Task:
Make an exact copy of the lines from the one containing "pros handling the" through the end of the records below, and leave out every picture.

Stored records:
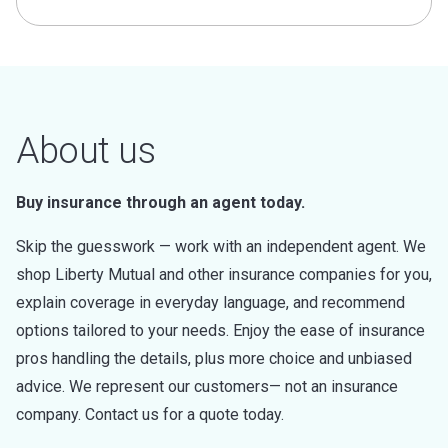
About us
Buy insurance through an agent today.
Skip the guesswork — work with an independent agent. We
shop Liberty Mutual and other insurance companies for you,
explain coverage in everyday language, and recommend
options tailored to your needs. Enjoy the ease of insurance
pros handling the details, plus more choice and unbiased
advice. We represent our customers— not an insurance
company. Contact us for a quote today.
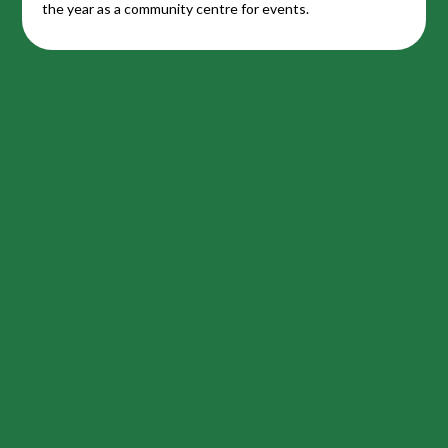
the year as a community centre for events.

Result for this exercise:
pros handling the details, plus more choice and unbiased
advice. We represent our customers— not an insurance
company. Contact us for a quote today.
the year as a community centre for events.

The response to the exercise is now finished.